Recent single center experiences describe analysis of induction regimens with the aim to optimize outcomes. Devine et al. (25) have reported a higher occurrence of post-transplant lymphoproliferative disorder (PTLD) in pediatric intestinal transplants recipients receiving basilixumab (anti-IL-2) and alemtuzumab (anti-CD52) compared to rATG (rabbit anti-thymoglobulin). Vianna et al. (26) have reported alemtuzumab induction alone lowered incidence of GvHD (Graft versus Host Disease), but also that intensive induction with combined rATG and rituximab (anti-CD20) was protective against episodes of acute rejection in the early post-transplant period. These studies demonstrate the balance between graft and host that needs to be achieved for graft survival and reduced risk of malignant host immune proliferation (Table 1).

Immunosuppression strategies such as that described by Ceulemans et al. (27) use knowledge of immune responses to optimize outcomes. The Leuven protocol, with donor-specific blood transfusion and lower long-term maintenance immunosuppression aimed to induce T_reg cells thus promoting graft tolerance, and indeed had good graft and patient outcomes. Of note in this and other series (28) there was strict donor selection and short cold ischemic time in order to reduce the inflammatory stimulation of ischemia reperfusion injury.

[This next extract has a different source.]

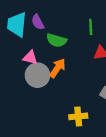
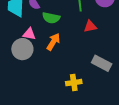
gray circle: (37, 75) -> (22, 49), moved

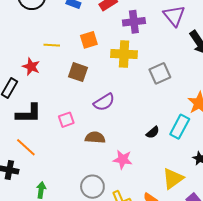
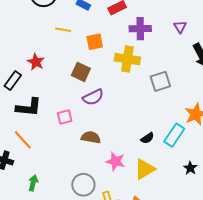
purple triangle: (174, 16) -> (180, 27), size x0.6
yellow line: (52, 45) -> (63, 30), moved
purple semicircle: (104, 102) -> (93, 97), moved
yellow triangle: (173, 179) -> (145, 169), moved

Proposed New Drug Therapies

Cytokine Directed Therapies

Increased expression of TNF alpha has been described in episodes of small bowel transplant rejection (29). Pech et al. have described use of anti-TNF therapy to overcome episodes of acute rejection in a rat model of bowel transplant (30) and also reduce inflammatory infiltrate and dysmotility in the same rat model (31). Case reports and cohort studies describe beneficial use of anti-TNF to treat patients with acute rejection resistant to conventional therapy, and one report describing use for mucosal inflammation in an intestinal graft (32–35). Kroemer et al. (36) have demonstrated a good response to infliximab therapy in episodes of rejection unresponsive to ATG. When immune cells from the intestinal mucosa of these patients were interrogated, non-responders to ATG were shown to have a higher proportion of IL-17 and TNF-alpha producing CD4 T cells. The authors hypothesize this is why targeted therapy with anti-TNF therapy infliximab showed endoscopic and histological resolution of rejection.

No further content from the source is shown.